Wednesday 4 January 2017

[Resensi] Novel Pembangun Jiwa

Dimuat di Kabar Madura, Jumat 30 Desember 2016 

Judul               : Ayat-Ayat Cinta 2
Penulis             : Habiburrahman El Shirazy
Penerbit           : Republika Penerbit
Tahun terbit     : November 2015
Cetakan           : Empat, Desember 2015
Halaman          : vi + 690 halaman
ISBN               : 978-602-0822-15-0
Peresensi         : Ratnani Latifah. Alumni Universitas Islam Nahdlatul Ulama, Jepara.

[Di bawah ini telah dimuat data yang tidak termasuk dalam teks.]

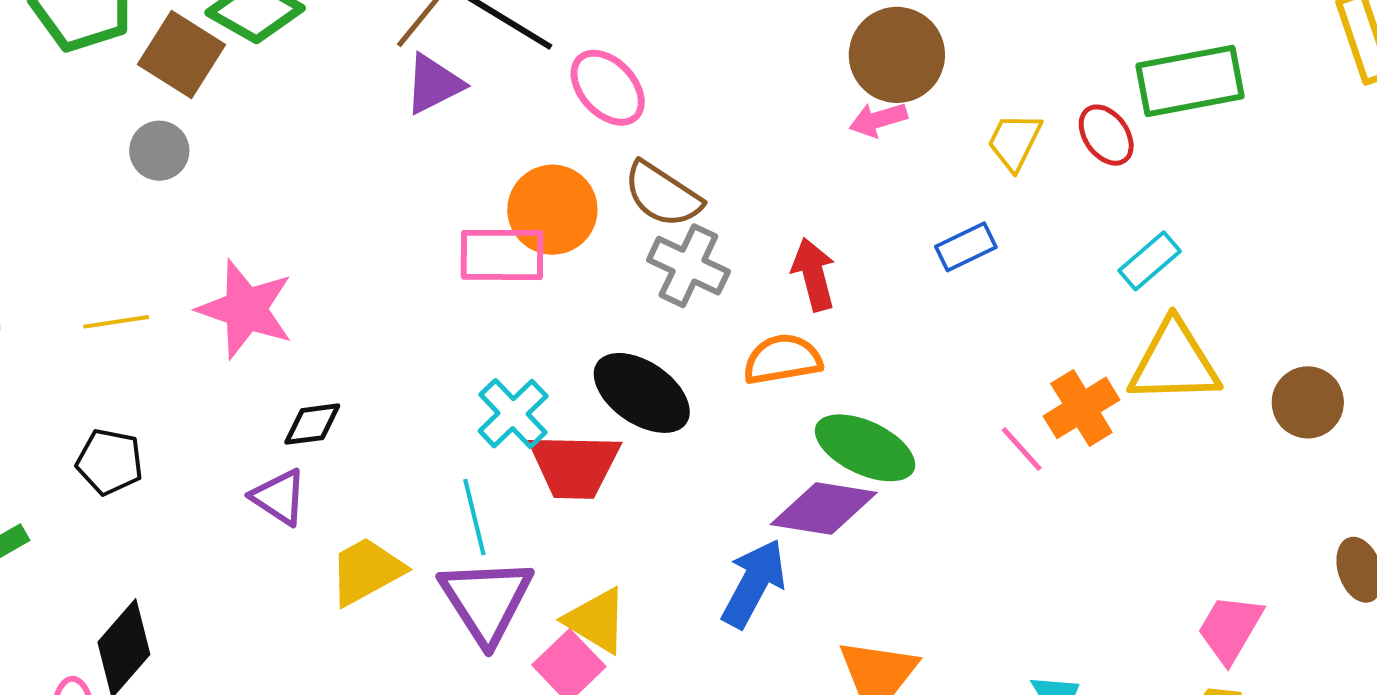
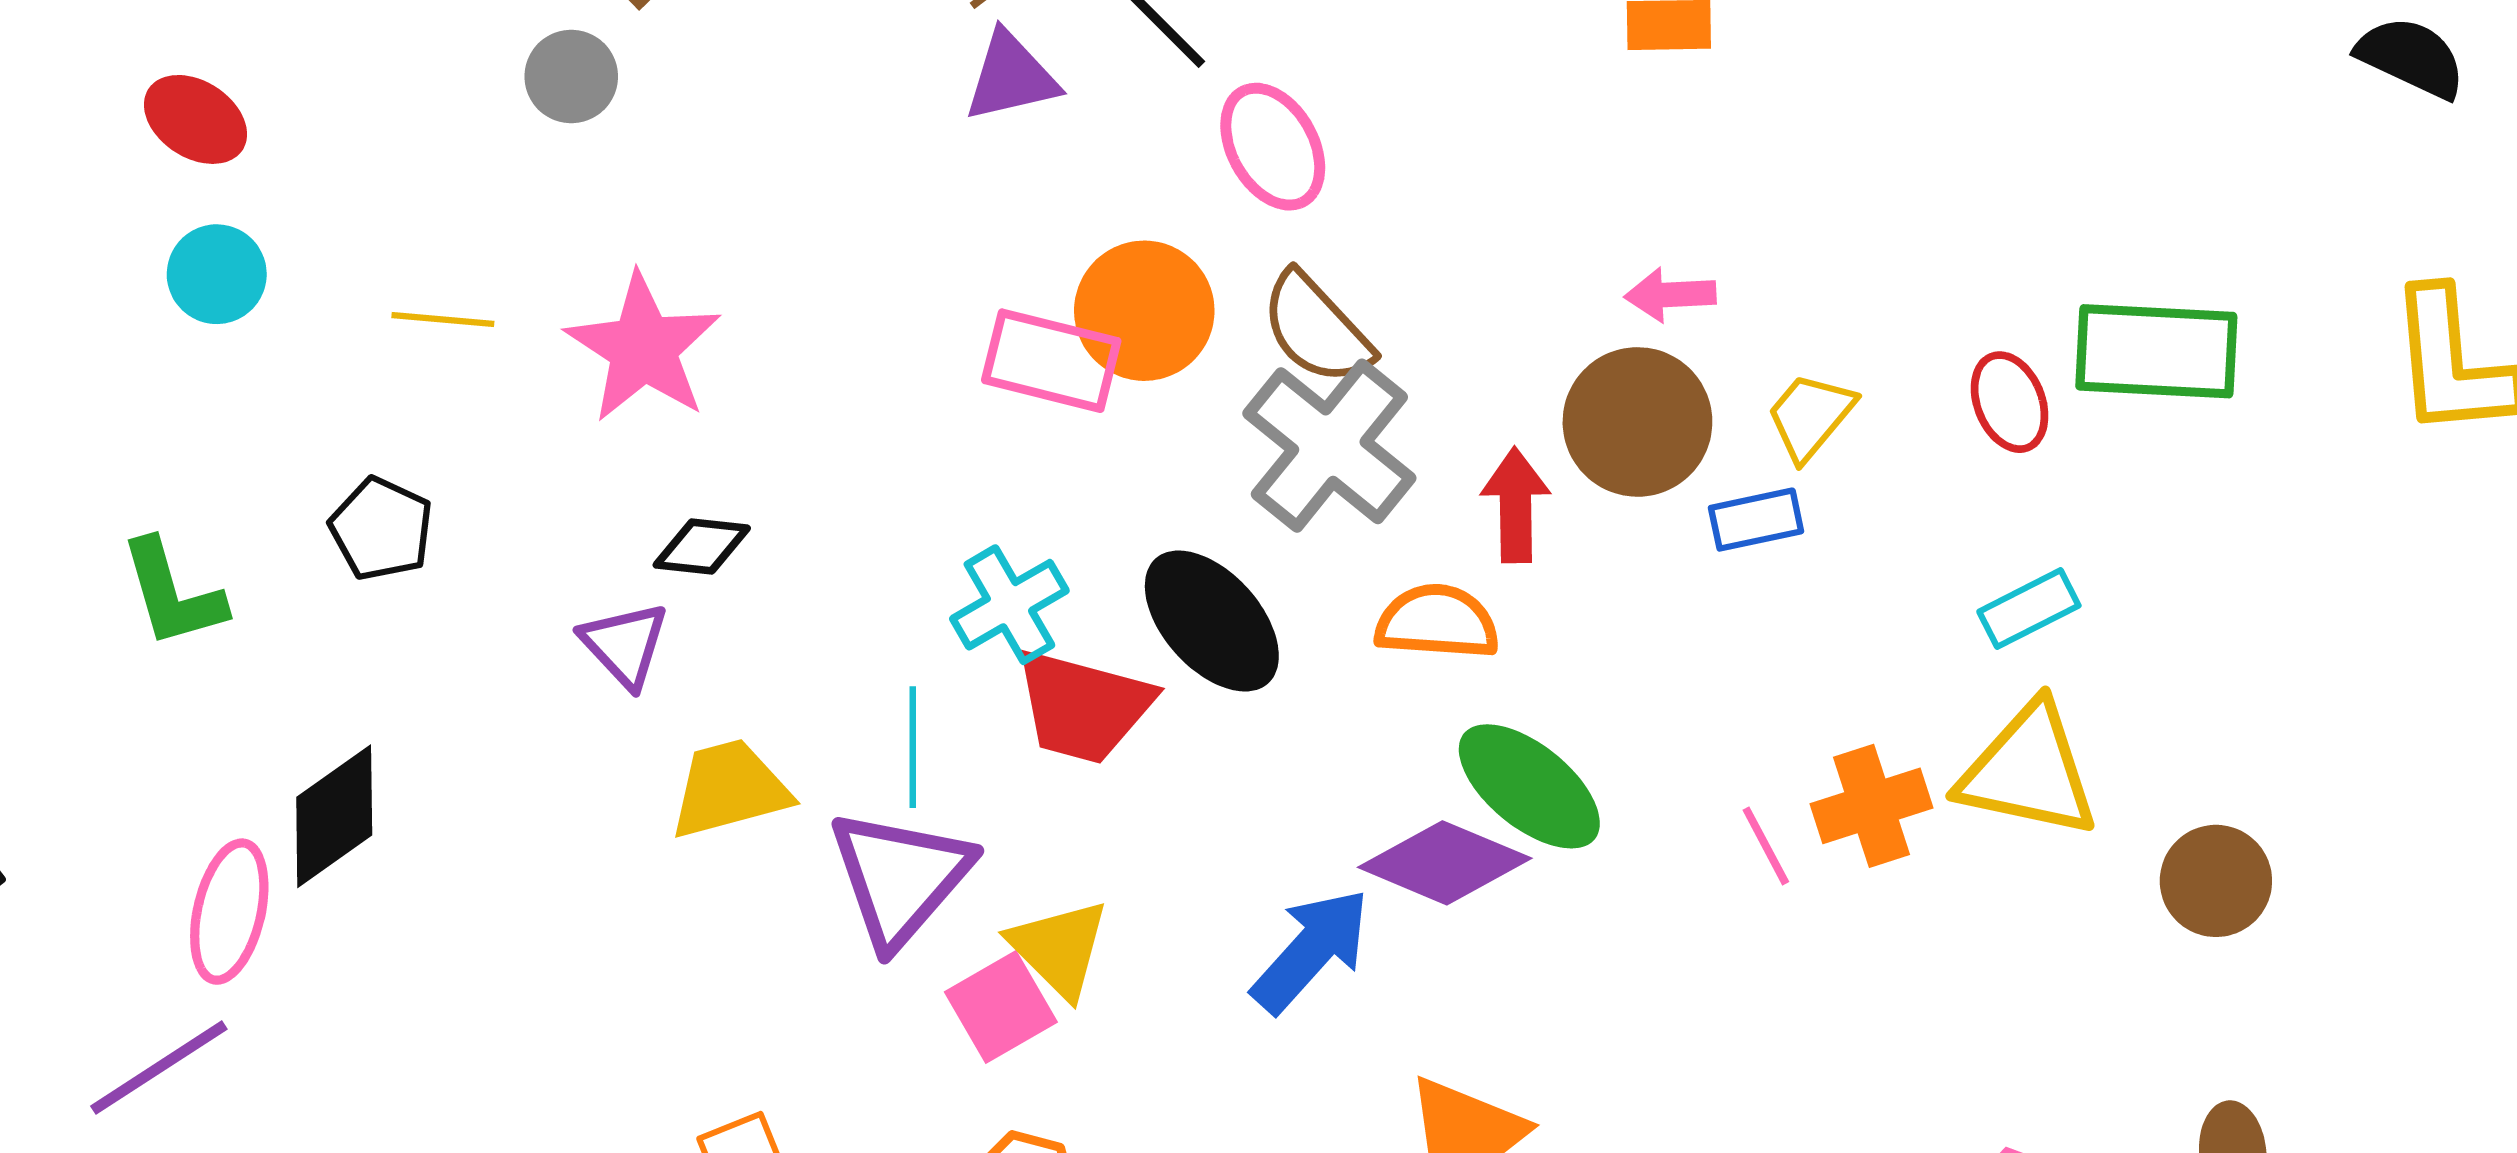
brown circle: (897, 55) -> (1637, 422), moved
yellow trapezoid: (1014, 142) -> (1810, 416), moved
gray cross: (688, 266) -> (1329, 446), size x1.4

Keunggulan dalam novel religi adalah tentang pesan-pesan yang cukup banyak bisa diambil sebagai pembelajaran. Sebagaimana dalam novel ayat-ayat cinta 2 karya Kang Abik.   Dalam novel ini pesan yang tersirat atau pun tersurat benar-benar bisa menjadi pembangun jiwa-jiwa yang gersang.  Sebuah novel yang sangat inspiratif dan memikat. Tidak hanya mengungkap kisah cinta yang manis, tapi juga menyisipkan nilai-nilai moral dalam perjalanan  dakwah.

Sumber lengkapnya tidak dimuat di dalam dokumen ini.